A rare newsclip from Cass City Chronicle dated November 15th 1946, reveals that Nizam had huge development plans for Hyderabad state. Here is the full text of the news article and an image of the same:
World’s Wealthiest Man Has Big Plans Engineer Tells of Projects Under Way in India.
HYDERABAD, INDIA. — Michigan Mirror Nov,15,1946
Initial steps have been taken for a $125,000,000 industrial development in this princely state, which encompasses 16,000,000 persons under an absolute monarch who, is also the world’s richest man
From this fabulous city of glittering minarets will be directed the construction of a vast project as modern in conception as the Tennessee Valley project in America.
The project will start with an entirely new industrial town costing $5,000,000.
The Godavari river valley development will require five to seven years to complete, says CoL E. W.Slaughter, British engineer, who drafted the plan with experts of the Nizam’s government.
Slaughter estimated that approximately half the $125,000,000 will go toward capital works, including, power plants,, railways and the new industrial city. This expense would be borne by the Nizam’s government.
Of the remainder, the government expects to invest half the amount in industries with private investorsputting up the balance.

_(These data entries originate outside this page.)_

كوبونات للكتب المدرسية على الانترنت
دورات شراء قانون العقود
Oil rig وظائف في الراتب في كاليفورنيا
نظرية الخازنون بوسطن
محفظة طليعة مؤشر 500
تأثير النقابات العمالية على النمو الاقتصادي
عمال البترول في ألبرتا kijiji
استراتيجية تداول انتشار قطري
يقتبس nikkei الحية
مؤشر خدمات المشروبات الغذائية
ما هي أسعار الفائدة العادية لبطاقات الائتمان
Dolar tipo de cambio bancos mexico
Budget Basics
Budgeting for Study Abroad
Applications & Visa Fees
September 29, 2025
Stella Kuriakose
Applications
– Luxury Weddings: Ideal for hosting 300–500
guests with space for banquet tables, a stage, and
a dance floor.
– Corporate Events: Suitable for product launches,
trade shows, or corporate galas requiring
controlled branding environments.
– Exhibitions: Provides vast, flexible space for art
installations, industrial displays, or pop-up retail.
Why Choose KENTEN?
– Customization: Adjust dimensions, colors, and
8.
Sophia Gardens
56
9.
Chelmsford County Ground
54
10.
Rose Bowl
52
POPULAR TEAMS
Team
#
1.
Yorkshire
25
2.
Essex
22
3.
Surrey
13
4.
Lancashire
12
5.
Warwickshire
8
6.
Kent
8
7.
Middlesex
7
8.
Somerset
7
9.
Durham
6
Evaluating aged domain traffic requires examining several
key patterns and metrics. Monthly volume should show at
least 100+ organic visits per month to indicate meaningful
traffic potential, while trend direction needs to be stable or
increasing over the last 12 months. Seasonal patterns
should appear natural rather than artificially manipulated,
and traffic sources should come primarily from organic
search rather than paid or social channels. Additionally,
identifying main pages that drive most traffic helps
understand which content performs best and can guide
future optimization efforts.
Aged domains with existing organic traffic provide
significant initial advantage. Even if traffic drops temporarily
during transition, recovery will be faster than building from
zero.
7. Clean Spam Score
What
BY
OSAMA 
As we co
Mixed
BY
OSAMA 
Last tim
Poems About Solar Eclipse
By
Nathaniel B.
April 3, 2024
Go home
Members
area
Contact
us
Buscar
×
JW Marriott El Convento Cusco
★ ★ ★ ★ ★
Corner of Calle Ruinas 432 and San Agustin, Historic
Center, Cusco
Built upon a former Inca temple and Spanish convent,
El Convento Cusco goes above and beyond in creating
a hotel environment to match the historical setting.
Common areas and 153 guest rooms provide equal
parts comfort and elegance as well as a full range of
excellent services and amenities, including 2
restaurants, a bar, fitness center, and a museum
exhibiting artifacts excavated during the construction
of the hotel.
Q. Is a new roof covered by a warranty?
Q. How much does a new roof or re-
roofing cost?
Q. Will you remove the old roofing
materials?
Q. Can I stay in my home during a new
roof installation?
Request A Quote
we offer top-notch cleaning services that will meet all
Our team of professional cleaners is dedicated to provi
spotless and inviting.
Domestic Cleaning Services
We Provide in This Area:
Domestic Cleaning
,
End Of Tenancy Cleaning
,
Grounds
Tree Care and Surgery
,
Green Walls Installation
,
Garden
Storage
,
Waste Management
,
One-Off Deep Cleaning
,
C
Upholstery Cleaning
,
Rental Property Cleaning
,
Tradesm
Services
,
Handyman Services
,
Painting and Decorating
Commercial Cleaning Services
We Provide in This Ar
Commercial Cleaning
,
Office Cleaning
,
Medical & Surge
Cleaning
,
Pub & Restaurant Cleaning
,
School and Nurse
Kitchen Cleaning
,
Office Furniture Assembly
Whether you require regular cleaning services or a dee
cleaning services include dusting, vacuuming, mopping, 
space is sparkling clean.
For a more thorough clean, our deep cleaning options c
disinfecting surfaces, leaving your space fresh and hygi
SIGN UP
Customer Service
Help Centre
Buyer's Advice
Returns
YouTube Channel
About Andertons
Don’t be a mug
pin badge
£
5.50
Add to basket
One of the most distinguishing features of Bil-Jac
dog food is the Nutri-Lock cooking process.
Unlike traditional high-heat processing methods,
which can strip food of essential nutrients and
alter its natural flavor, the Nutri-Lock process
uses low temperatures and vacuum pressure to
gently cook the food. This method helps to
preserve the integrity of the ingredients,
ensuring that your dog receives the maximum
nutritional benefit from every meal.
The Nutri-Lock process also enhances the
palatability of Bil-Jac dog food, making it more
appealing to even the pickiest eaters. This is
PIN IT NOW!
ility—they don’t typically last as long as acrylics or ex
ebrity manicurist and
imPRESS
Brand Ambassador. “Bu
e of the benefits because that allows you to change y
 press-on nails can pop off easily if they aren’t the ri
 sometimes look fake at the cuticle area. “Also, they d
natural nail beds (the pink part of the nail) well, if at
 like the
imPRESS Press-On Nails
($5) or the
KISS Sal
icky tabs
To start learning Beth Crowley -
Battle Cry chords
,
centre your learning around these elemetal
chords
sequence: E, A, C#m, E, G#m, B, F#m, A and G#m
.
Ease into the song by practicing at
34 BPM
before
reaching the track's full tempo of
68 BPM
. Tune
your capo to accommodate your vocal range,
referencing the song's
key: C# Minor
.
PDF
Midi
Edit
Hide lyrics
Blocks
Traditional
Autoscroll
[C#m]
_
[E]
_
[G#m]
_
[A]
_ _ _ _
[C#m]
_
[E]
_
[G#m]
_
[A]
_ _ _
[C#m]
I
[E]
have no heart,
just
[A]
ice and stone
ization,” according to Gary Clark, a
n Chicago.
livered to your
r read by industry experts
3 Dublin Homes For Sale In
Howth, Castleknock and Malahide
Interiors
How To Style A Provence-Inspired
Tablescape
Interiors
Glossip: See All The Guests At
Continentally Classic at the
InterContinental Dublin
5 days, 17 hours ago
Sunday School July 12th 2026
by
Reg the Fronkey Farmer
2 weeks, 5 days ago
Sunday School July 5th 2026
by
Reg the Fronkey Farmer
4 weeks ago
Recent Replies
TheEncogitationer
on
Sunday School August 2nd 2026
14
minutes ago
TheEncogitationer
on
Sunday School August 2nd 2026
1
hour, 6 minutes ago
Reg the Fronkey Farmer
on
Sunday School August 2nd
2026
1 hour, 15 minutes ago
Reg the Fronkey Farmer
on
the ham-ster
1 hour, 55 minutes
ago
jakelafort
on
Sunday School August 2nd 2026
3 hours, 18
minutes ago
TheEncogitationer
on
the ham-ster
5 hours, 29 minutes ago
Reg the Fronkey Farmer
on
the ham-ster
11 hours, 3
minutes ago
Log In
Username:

Colonel Slaughter estimated that at its peak the Godavari development will employ another half million persons in industry, and bring under more intensive cultivation nearly 2,000,000 acres of land.
A 40,000-kilowatt thermal power plant to supply electricity in the model city area is expected to arrive shortly.
The first of the three dams planned for the Godavari should provide 150,000 kilowatts, Slaughter said. Two other dams will be chiefly for irrigating a 2,000,000-acre area.
New steelworks are expected to produce 500,000 tons of high grade steel annually at the end of seven years. Smelting will be done electrically.
The plan also calls for 650 miles of new railway, a paper pulp mill, textile mills for cotton and rayon, and factories for heavy engineering equipment, plastics, furniture—and eventually electric gadgets.